Turkey’s Central Bank will release its annualised inflation data for February today; analysts expect a very slight dip from 20%
Turkey’s Central Bank will release its annualised inflation data for February today; analysts expect a very slight dip from 20% to 19.9%
The fallout of the 2018 currency crisis continues with shortages in basic drugs such as insulin, blood pressure medication and antibiotics. Price freezes announced in February 2018 were designed to keep pharmaceuticals at the equivalent of 15% of the Euro exchange rate for 1 Turkish Lira. By mid-2018, pharmaceutical companies were reeling from the low prices they were being forced to accept—exacerbated by a 30% devaluation of the Lira, resulting in companies refusing to supply medicines or leaving the Turkish market altogether.

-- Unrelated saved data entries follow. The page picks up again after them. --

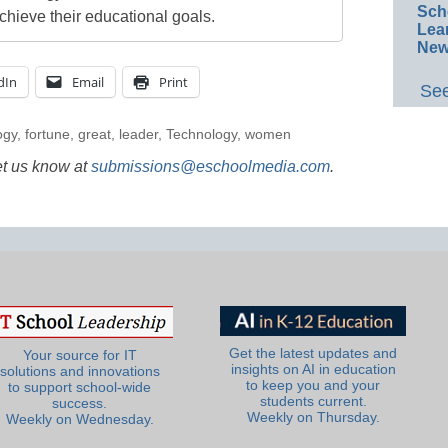
Sch
chieve their educational goals.
Lea
New
dIn
Email
Print
See
ogy
,
fortune
,
great
,
leader
,
Technology
,
women
et us know at
submissions@eschoolmedia.com
.
Get the latest updates and
Your source for IT
insights on AI in education
solutions and innovations
to keep you and your
to support school-wide
students current.
success.
Weekly on Thursday.
Weekly on Wednesday.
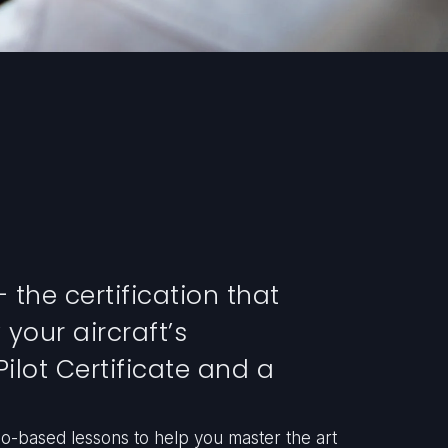
 the certification that
 your aircraft’s
Pilot Certificate and a
io-based lessons to help you master the art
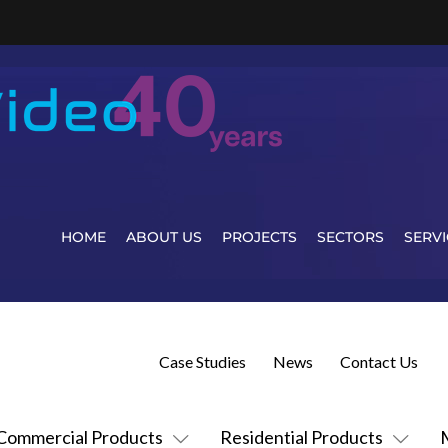
HOME
ABOUT US
PROJECTS
SECTORS
SERVI
Case Studies
News
Contact Us
Commercial Products
Residential Products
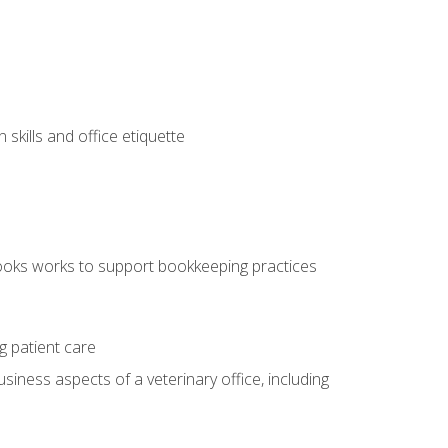
kills and office etiquette
ooks works to support bookkeeping practices
g patient care
siness aspects of a veterinary office, including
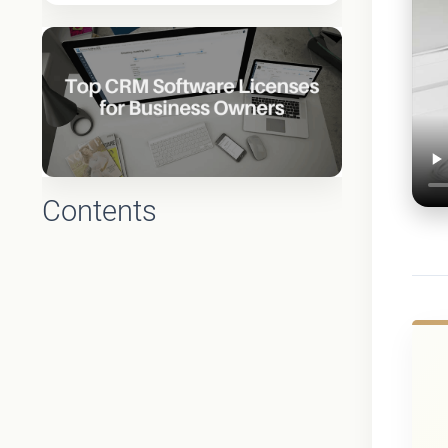
Contents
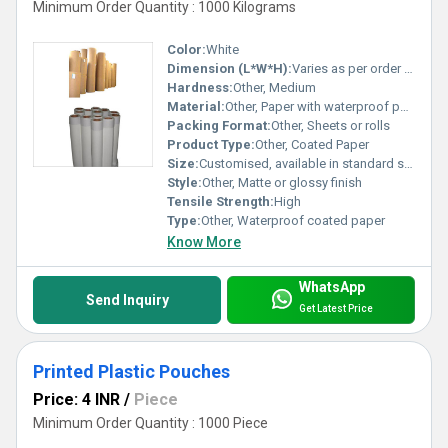
Minimum Order Quantity : 1000 Kilograms
Color:
White
Dimension (L*W*H):
Varies as per order requirements
Hardness:
Other, Medium
Material:
Other, Paper with waterproof polymer coating
Packing Format:
Other, Sheets or rolls
Product Type:
Other, Coated Paper
Size:
Customised, available in standard sizes
Style:
Other, Matte or glossy finish
Tensile Strength:
High
Type:
Other, Waterproof coated paper
Know More
WhatsApp
Send Inquiry
Get Latest Price
Printed Plastic Pouches
Price: 4 INR
/
Piece
Minimum Order Quantity : 1000 Piece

Expect these price freezes to continue despite massive lobbying by pharmaceutical companies because President Tayyip Erdogan’s main support base comes from lower working class voters who would be hit by high prices. He has recently promised inflation will be cut to 6-7%. This signals that Erdogan’s government will continue intervening directly into the economy to battle the effects of inflation.
However, this will likely drive investment out of the country with more pharmaceutical companies—reeling from price freezes—exiting the country. Ultimately, Erdogan’s voters will still be hit by way of drug shortages, encouraging the growth of illegal black markets to service the demand.